[Date Prev][Date Next][Thread Prev][Thread Next][Date Index][Thread Index]
Re: 70x speed-up for seq's common cases
From: |
Jim Meyering |
Subject: |
Re: 70x speed-up for seq's common cases |
Date: |
Fri, 14 Sep 2012 09:43:12 +0200 |
Jim Meyering wrote:
> Inspired by Pádraig's April-fools post,
> http://thread.gmane.org/gmane.comp.gnu.coreutils.general/972
> and spurred by the fact that Torbjorn and Niels had to roll
> their own seq-like program to test their new factoring code
> (http://gmplib.org:8000/factoring), I have made coreutils' seq
> usable for arbitrarily large, non-negative whole numbers.
> This has two advantages:
>
> - correctness with large numbers
> - improved performance in common cases
>
> For very large numbers, the new seq now appears to be correct:
>
> $ b=10000000000000000000000000000000000000000000000000000000000000
> $ src/seq ${b}09 ${b}11
> 1000000000000000000000000000000000000000000000000000000000000009
> 1000000000000000000000000000000000000000000000000000000000000010
> 1000000000000000000000000000000000000000000000000000000000000011
>
> while the old one would infloop, printing garbage:
>
> $ seq ${b}09 ${b}11 |head -2
> 999999999999999999965225407341472151966654053379893968647487488
> 999999999999999999965225407341472151966654053379893968647487488
>
> This also means that nt-factor's tests can now use coreutils' seq
> to generate their inputs.
>
> seq's new code is currently enabled only when an increment is not
> specified, or when it is specified as 1. As the FIXME comments in the
> code suggest, this may eventually be relaxed to allow for whole-number
> increments, but for that case, we may well want to use yet another code
> path, using bignums, and with less emphasis on performance.
>
> seq's new incr function is based on the one from cat.c, and the
> rest is based roughly on nt-factor's ourseq.c implementation.

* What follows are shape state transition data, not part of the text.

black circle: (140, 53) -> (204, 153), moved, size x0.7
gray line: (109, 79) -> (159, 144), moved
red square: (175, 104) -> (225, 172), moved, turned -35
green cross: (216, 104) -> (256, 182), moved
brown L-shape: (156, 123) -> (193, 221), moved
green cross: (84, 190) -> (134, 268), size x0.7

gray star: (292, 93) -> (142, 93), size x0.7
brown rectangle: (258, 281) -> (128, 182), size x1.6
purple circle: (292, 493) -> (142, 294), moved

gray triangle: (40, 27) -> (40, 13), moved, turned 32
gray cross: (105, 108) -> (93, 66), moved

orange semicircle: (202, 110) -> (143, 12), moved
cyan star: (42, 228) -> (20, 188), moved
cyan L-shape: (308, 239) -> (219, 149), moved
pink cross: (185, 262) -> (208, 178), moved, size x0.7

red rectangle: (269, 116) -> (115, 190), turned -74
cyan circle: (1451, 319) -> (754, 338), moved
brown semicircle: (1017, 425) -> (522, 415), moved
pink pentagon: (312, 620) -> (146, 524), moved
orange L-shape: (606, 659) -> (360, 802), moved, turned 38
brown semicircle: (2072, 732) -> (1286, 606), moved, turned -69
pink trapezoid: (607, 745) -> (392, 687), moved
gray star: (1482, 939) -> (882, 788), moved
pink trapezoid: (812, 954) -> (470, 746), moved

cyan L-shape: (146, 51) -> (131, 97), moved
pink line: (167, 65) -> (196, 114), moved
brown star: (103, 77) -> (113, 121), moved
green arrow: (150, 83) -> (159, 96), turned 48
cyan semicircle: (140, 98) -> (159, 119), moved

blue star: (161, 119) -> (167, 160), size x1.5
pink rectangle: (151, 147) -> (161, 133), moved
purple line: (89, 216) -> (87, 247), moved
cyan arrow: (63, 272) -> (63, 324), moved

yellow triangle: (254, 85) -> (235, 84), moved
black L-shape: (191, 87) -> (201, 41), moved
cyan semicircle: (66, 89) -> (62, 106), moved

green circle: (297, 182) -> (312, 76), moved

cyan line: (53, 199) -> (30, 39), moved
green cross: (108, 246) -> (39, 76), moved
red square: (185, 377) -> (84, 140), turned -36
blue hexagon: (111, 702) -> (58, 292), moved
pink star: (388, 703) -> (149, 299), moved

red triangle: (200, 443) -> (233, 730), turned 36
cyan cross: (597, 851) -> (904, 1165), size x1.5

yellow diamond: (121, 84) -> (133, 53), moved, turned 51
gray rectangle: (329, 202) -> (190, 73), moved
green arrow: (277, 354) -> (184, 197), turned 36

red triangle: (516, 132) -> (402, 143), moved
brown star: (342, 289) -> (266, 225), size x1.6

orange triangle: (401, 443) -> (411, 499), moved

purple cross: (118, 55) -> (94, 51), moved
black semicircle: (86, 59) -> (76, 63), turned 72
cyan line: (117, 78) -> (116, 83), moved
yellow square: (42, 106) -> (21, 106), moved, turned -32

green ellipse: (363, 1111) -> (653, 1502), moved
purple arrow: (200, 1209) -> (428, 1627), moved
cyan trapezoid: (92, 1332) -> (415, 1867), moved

> The initial version relied solely on "puts" for output and failed
> to beat my seq alias, which takes four processes and ~18s to print
> the first 10^9 numbers:
>
> seq()
> {
> # Up to ~25 times faster than seq-8.19 for large N.
> case $# in
> 1) case $1 in
> ''|*[^0-9]*) ;;
> *) yes | head -n"$1" | cat -n | tr -cd '0-9\n'; return;;
> esac ;;
> esac
> env seq "$@"
> }
>
> Switching to fwrite (+putchar for the newline) brought it to parity,
> and buffering enough to cut the number of fwrite calls by a factor
> of 30-40 gave it another ~2.8x, bringing the net speed-up (over
> coreutils-8.19's seq) to about 70x:
>
> $ env time --f=%e src/seq $((10**9)) > /dev/null
> 7.96
>
> Using the seq program from coreutils-8.19 took almost 10 minutes:
>
> $ env time --f=%e seq $((10**9)) > /dev/null
> 597.92
>
> Here's the patch:
>
>>From f7a09b702025b39f566c9e00bdf4226e37ee3912 Mon Sep 17 00:00:00 2001
> From: Jim Meyering <address@hidden>
> Date: Thu, 13 Sep 2012 18:09:49 +0200
> Subject: [PATCH] seq: 70x faster for non-negative whole numbers and incr==1
...
> + /* If the following hold:
> + - no format string, [FIXME: relax this, eventually]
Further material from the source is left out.